Respiratory Infections In Kids

The Environmental Protection Agency (EPA) estimates that each year, even at the levels found in a home where only one parent smokes, tobacco smoke still causes in children some 150,000-300,000 lower respiratory infections like pneumonia and bronchitis; 7,500-15,000 hospitalizations; 200,000-1,000,000 asthma attacks; 8,000-26,000 new cases of asthma, and - as noted - a large increase in deaths from SIDS.

Another study shows that at little as 20 minutes of exposure to secondhand tobacco smoke can impair the breathing of nonsmokers. Although the study involved only adults, it’s quite likely that the effect would be even greater among children because their tiny lungs are still developing, and because young children tend to be far more sensitive to many airborne pollutants than adults, suggests the professor.

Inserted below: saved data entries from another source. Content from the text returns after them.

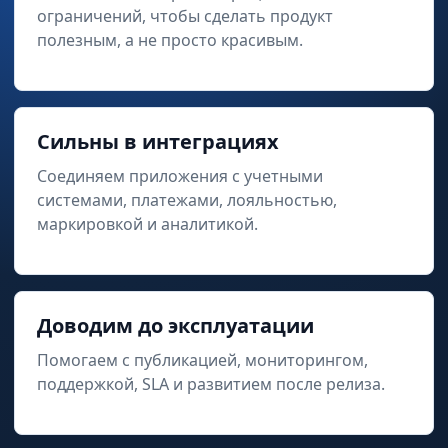
ограничений, чтобы сделать продукт
полезным, а не просто красивым.
Сильны в интеграциях
Соединяем приложения с учетными
системами, платежами, лояльностью,
маркировкой и аналитикой.
Доводим до эксплуатации
Помогаем с публикацией, мониторингом,
поддержкой, SLA и развитием после релиза.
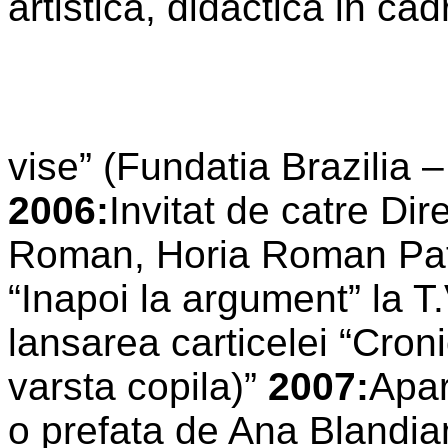
artistica, didactica in ca
vise” (Fundatia Brazilia
2006:
Invitat de catre Dire
Roman, Horia Roman Pata
“Inapoi la argument” la T
lansarea carticelei “Croni
varsta copila)”
2007:
Apar
o prefata de Ana Blandi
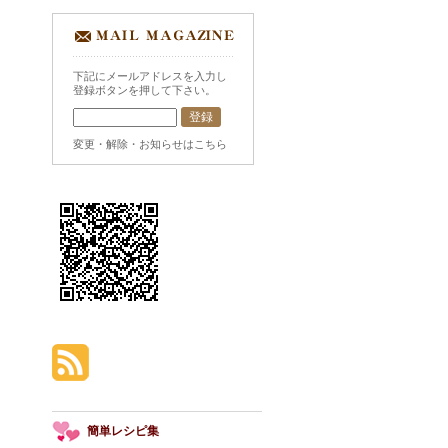
下記にメールアドレスを入力し
登録ボタンを押して下さい。
変更・解除・お知らせはこちら
簡単レシピ集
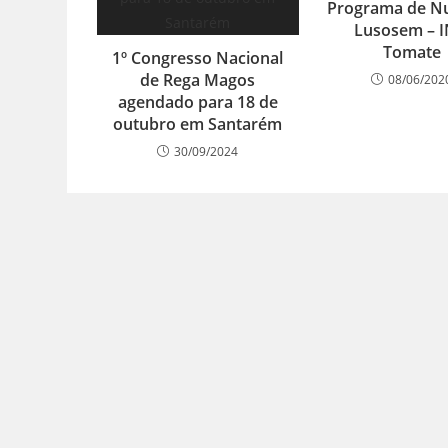
Programa de Nu
Lusosem – 
Tomate
1º Congresso Nacional
de Rega Magos
08/06/202
agendado para 18 de
outubro em Santarém
30/09/2024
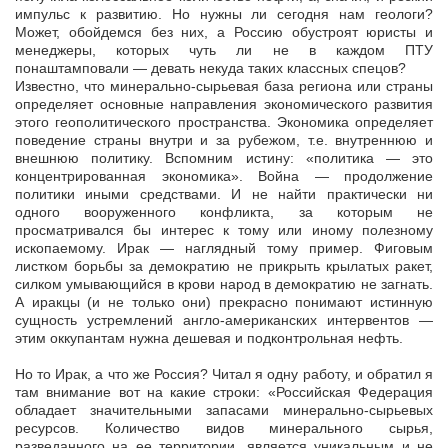
импульс к развитию. Но нужны ли сегодня нам геологи?
Может, обойдемся без них, а Россию обустроят юристы и
менеджеры, которых чуть ли не в каждом ПТУ
понаштамповали — девать некуда таких классных спецов?
Известно, что минерально-сырьевая база региона или страны
определяет основные направления экономического развития
этого геополитического пространства. Экономика определяет
поведение страны внутри и за рубежом, т.е. внутреннюю и
внешнюю политику. Вспомним истину: «политика — это
концентрированная экономика». Война — продолжение
политики иными средствами. И не найти практически ни
одного вооруженного конфликта, за которым не
просматривался бы интерес к тому или иному полезному
ископаемому. Ирак — наглядный тому пример. Фиговым
листком борьбы за демократию не прикрыть крылатых ракет,
силком умывающийся в крови народ в демократию не загнать.
А иракцы (и не только они) прекрасно понимают истинную
сущность устремлений англо-американских интервентов —
этим оккупантам нужна дешевая и подконтрольная нефть.
Но то Ирак, а что же Россия? Читал я одну работу, и обратил я
там внимание вот на какие строки: «Российская Федерация
обладает значительными запасами минерально-сырьевых
ресурсов. Количество видов минерального сырья,
разведанного на ее территории, является уникальным и не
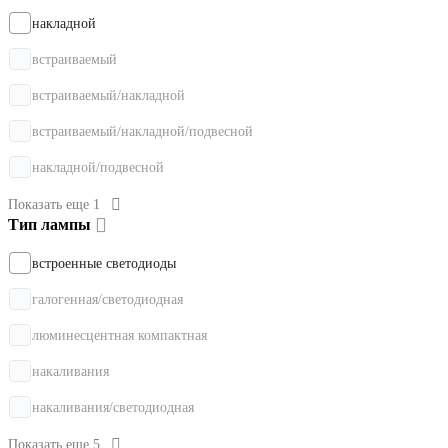
накладной
встраиваемый
встраиваемый/накладной
встраиваемый/накладной/подвесной
накладной/подвесной
Показать еще 1
Тип лампы
встроенные светодиоды
галогенная/светодиодная
люминесцентная компактная
накаливания
накаливания/светодиодная
Показать еще 5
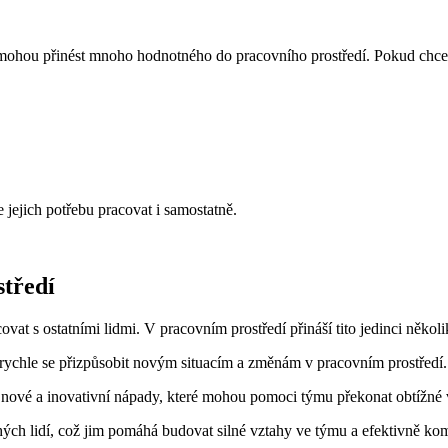
eří mohou přinést mnoho hodnotného do pracovního prostředí. Pokud chce
 jejich potřebu pracovat i samostatně.
středí
ovat s ostatními lidmi. V pracovním prostředí přináší tito jedinci něk
í rychle se přizpůsobit novým situacím a změnám v pracovním prostředí.
u nové a inovativní nápady, které mohou pomoci týmu překonat obtížné
ých lidí, což jim pomáhá budovat silné vztahy ve týmu a efektivně ko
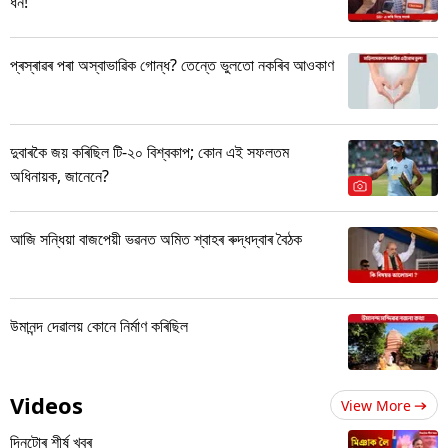
ধন!
প্ৰস্ৰাৱৰ পৰা অস্বাভাৱিক গোন্ধ? তেন্তে ভুলতো নকৰিব আওকাণ
দুবাৰকৈ জয় কৰিছিল টি-২০ বিশ্বকাপ; কোন এই সফলতম
অধিনায়ক, জানেনে?
আজি সন্ধিয়া বাজপেয়ী ভৱনত অমিত শ্বাহৰ ৰুদ্ধদ্বাৰ বৈঠক
উমানন্দ দেৱালয় কোনে নিৰ্মাণ কৰিছিল
Videos
View More
দিনটোৰ শীৰ্ষ খবৰ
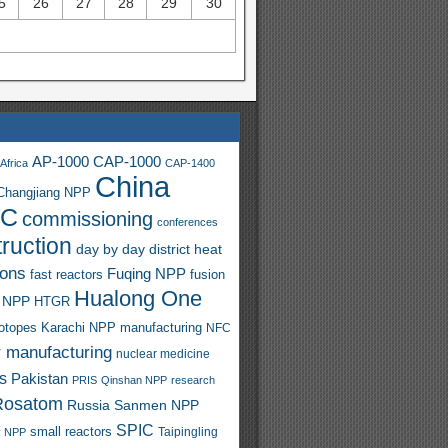
5
26
27
28
29
30
AP-1000
CAP-1000
Africa
CAP-1400
China
Changjiang NPP
C
commissioning
conferences
ruction
day by day
district heat
ions
Fuqing NPP
fast reactors
fusion
Hualong One
 NPP
HTGR
sotopes
Karachi NPP
manufacturing
NFC
r manufacturing
nuclear medicine
s
Pakistan
PRIS
Qinshan NPP
research
Rosatom
Russia
Sanmen NPP
SPIC
small reactors
y NPP
Taipingling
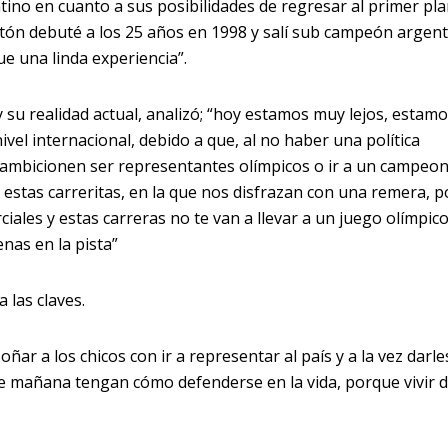
ntino en cuanto a sus posibilidades de regresar al primer pl
tón debuté a los 25 años en 1998 y salí sub campeón argent
ue una linda experiencia”.
 su realidad actual, analizó; “hoy estamos muy lejos, estamo
ivel internacional, debido a que, al no haber una política
s ambicionen ser representantes olímpicos o ir a un campeo
 estas carreritas, en la que nos disfrazan con una remera, 
ales y estas carreras no te van a llevar a un juego olímpico
enas en la pista”
 las claves.
oñar a los chicos con ir a representar al país y a la vez darl
e mañana tengan cómo defenderse en la vida, porque vivir d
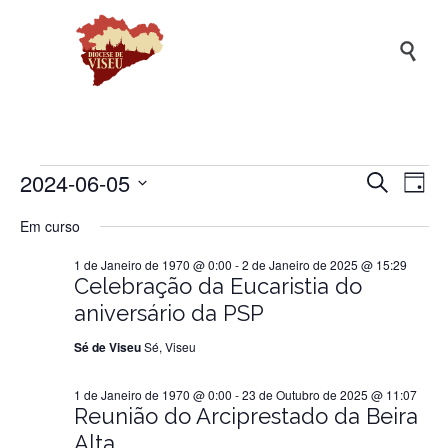

2024-06-05
Naveg
Na
Eventos
Pesquisar
Dia
de
de
Selecione
Em curso
a
vis
pesqui
for
data.
de
1 de Janeiro de 1970 @ 0:00
-
2 de Janeiro de 2025 @ 15:29
e
Ev
Celebração da Eucaristia do
visuali
5
aniversário da PSP
de
Sé de Viseu
Sé, Viseu
Evento
de
1 de Janeiro de 1970 @ 0:00
-
23 de Outubro de 2025 @ 11:07
Reunião do Arciprestado da Beira
Junho
Alta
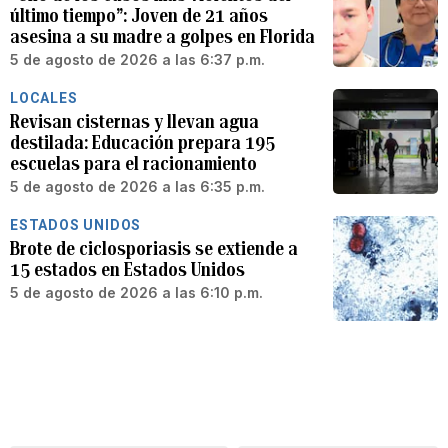
último tiempo”: Joven de 21 años
asesina a su madre a golpes en Florida
5 de agosto de 2026 a las 6:37 p.m.
LOCALES
Revisan cisternas y llevan agua
destilada: Educación prepara 195
escuelas para el racionamiento
5 de agosto de 2026 a las 6:35 p.m.
ESTADOS UNIDOS
Brote de ciclosporiasis se extiende a
15 estados en Estados Unidos
5 de agosto de 2026 a las 6:10 p.m.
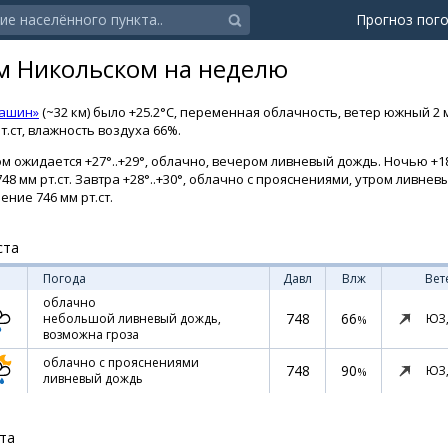
Прогноз пог
м Никольском на неделю
Кашин»
(~32 км) было +25.2°C, переменная облачность, ветер южный 2
т.ст, влажность воздуха 66%.
м ожидается +27°..+29°, облачно, вечером ливневый дождь. Ночью +18°
48 мм рт.ст. Завтра +28°..+30°, облачно с прояснениями, утром ливне
ение 746 мм рт.ст.
ста
Погода
Давл
Влж
Вет
облачно
748
66
ЮЗ
небольшой ливневый дождь,
%
возможна гроза
облачно с прояснениями
748
90
ЮЗ
%
ливневый дождь
ста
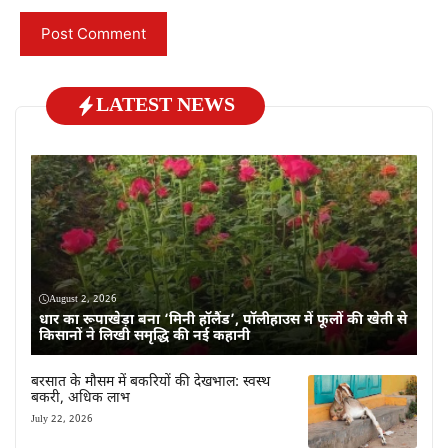
LATEST NEWS
August 2, 2026
धार का रूपाखेड़ा बना ‘मिनी हॉलैंड’, पॉलीहाउस में फूलों की खेती से
किसानों ने लिखी समृद्धि की नई कहानी
बरसात के मौसम में बकरियों की देखभाल: स्वस्थ
बकरी, अधिक लाभ
July 22, 2026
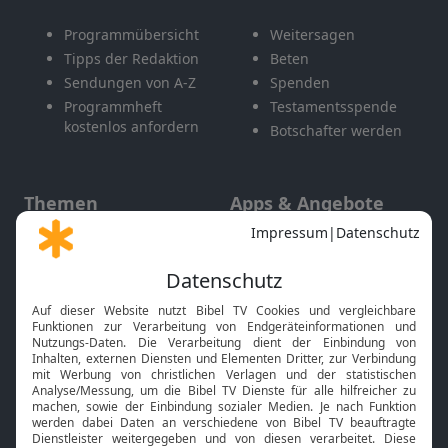
Programmübersicht
Weitersagen
Tipps der Redaktion
Beten
Sendungen von A-Z
Spenden
Programmheft
Testamentsspende
kostenlos anfordern
Botschafter werden
Themen
Apps & Angebote
Gott und Bibel erklärt
Newsletter
Feiertage
Mobile App
Interviews
Kids App
Neuigkeiten
Smart TV
HbbTV
Bibelthek Online-Bibel
Nächster Gottesdienst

Also, residences of friends or relatives, as well as other indoor areas where smoking occurs, even when children are not present - including, for example, day care centers - can contain large deposits of tobacco smoke residue which can quickly trigger asthma attacks and other forms of respiratory distress in young children, and has also been proven to cause cancer.

Warn Children This Halloween

For these and other reasons, professor Banzhaf suggests that adults should warn children this Halloween, and also on other days, against visiting, going to parties, or playing in homes where smoking occurs, especially if it occurs in their presence.

They should also stay away from a parent, grandparent or other adult while that person is smoking, and avoid being seated in the smoking sections of restaurants - and in cars when adults are smoking - where exposure to deadly secondhand tobacco smoke is far higher.

The National Confectioners Association and others say that the idea the Halloween candy is likely to be tainted with razor blades or poison is largely an urban myth, and there appear to be no reliable figures on any children dying as a result of consuming tainted candy.

So parents, grandparents, neighbors and other responsible adults should give more attention to warning children about more clearly established dangers, rather than those about which they are traditionally cautioned every Halloween season, says Banzhaf.